Parking insult for the disabled

The council has started implementing charges before provision to police the system, so that Blue Badge holders are at a further disadvantage.

I have been in town during the last few days and there were a number of elderly people virtually shuffling behind shopping trolleys and walkers.

It can take them 30 minutes to walk the length of narrow bargate.

One thing that amazes and infuriates me is the disabled parking opposite Boots – the majority of places are at one end of town on the opposite side of the road to the main shops, and there is only one dropped kerb at the far end.

Taxis get the best spot.

The best place for people who cannot walk so well is as near to their destination as possible.

That is the guiding principle, and we see it everywhere.

In Boston, there is a lovely square area outside Marks.

It’s so obviously the perfect place for the disabled to park.

however, Boston moves the disabled away from there for the rare unloading lorry, which I have never seen on there.

I know what’s happened. Every other Market Place user has been considered and blue badge holders will interfere less with them if out of the way.

It’s a shameful disgrace. Thirty minutes concession is an insult to the blue badge scheme.

It tries to force the struggling disabled to rush – often painfully and potentially fatally – and to destroy their social life.

To top everything off, they have made the new Market Place floor as drab as possible because it’s more authentic, but will not pay respect to the request by the visually impaired for more essential (to their safety) colour contrast.

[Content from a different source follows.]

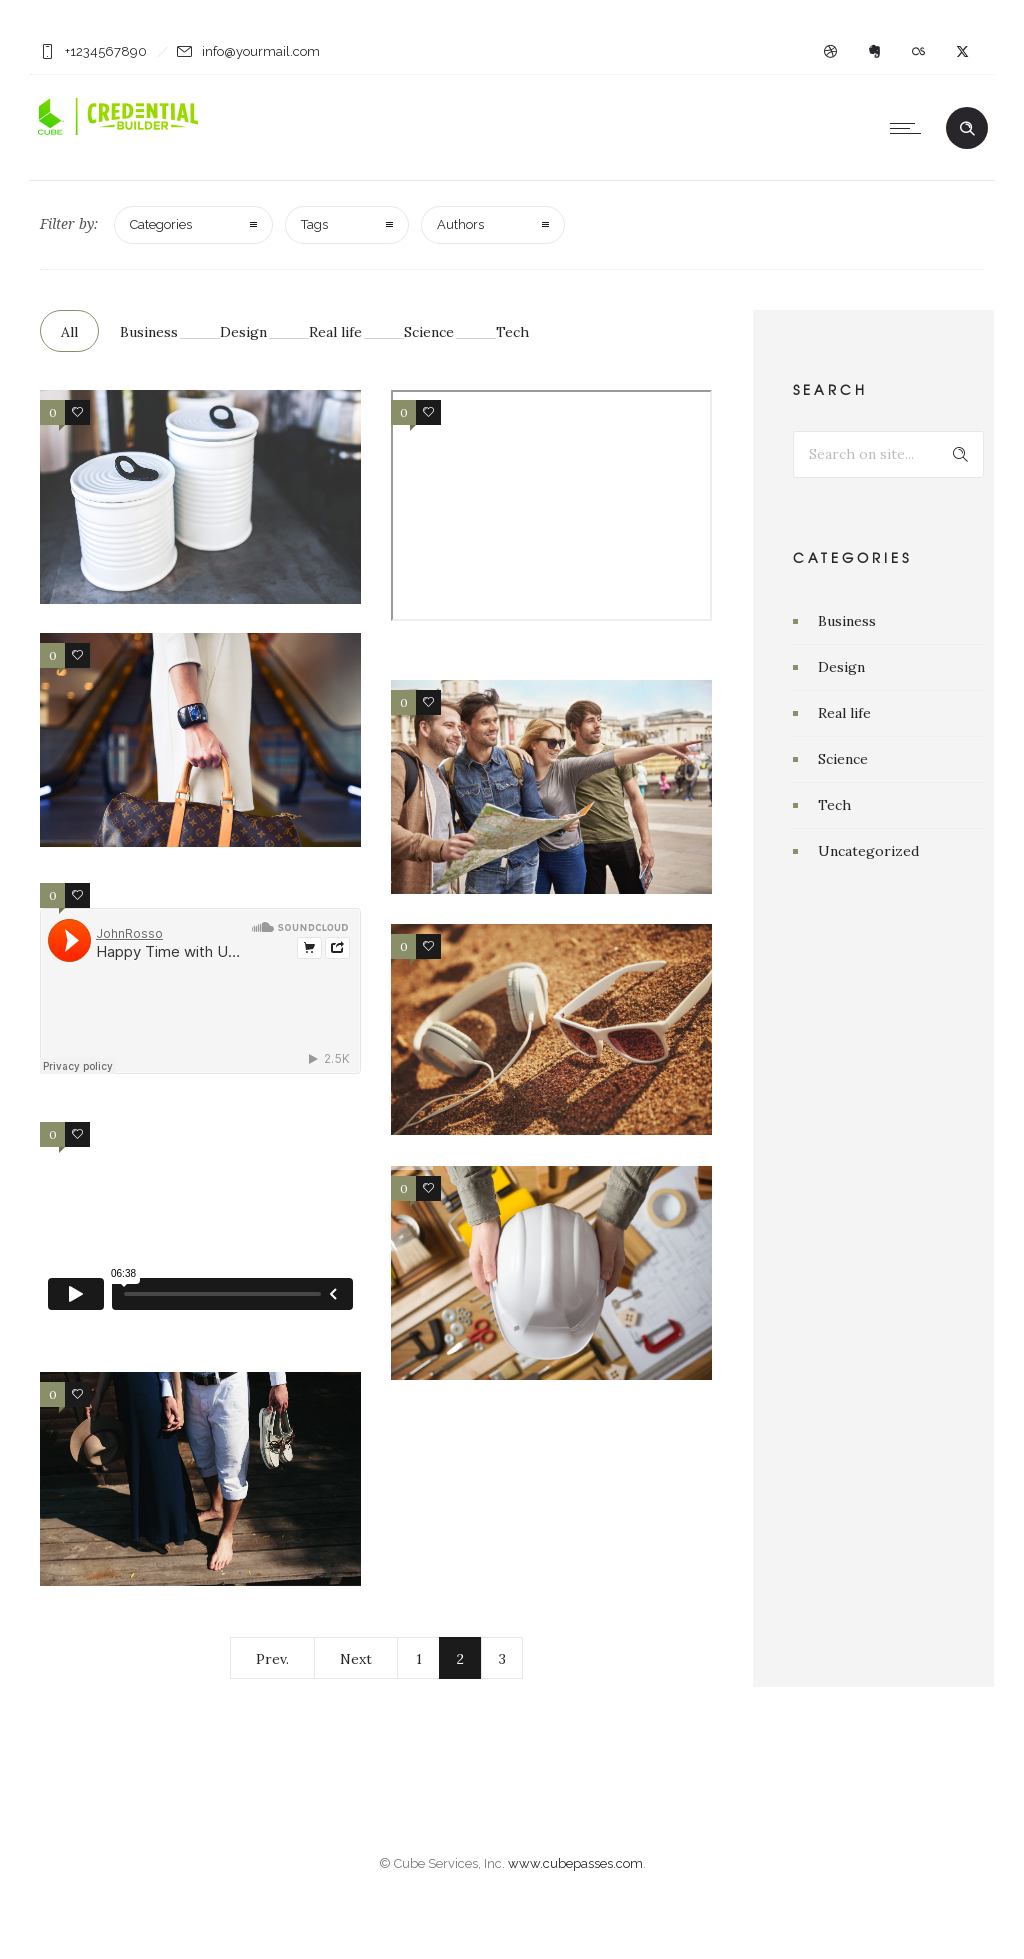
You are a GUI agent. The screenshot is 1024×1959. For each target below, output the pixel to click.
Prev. (272, 1659)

Oil and great black tyre marks are authentic, as are 21st century telephone shops, cars driving round in circles like headless chickens, motorbikes, lorries, taxis, buses.

They will not put down the road markings needed.

Cars park everywhere because there are no double yellow lines, which is the familiar sign for no parking.

In fact I doubt if anyone can be penalised for parking outside one of the few marked bays.

Is there anyone who thinks that this makeover of the market place floor has transformed us back into the 17th century?

The old Market Place was suffering a bit from lack of attention, but there was no money to maintain it.

Suddenly there a million pounds was found to get another million from the EEC.

If I had to nominate the most chaotic town centre in the country it would undoubtedly be here.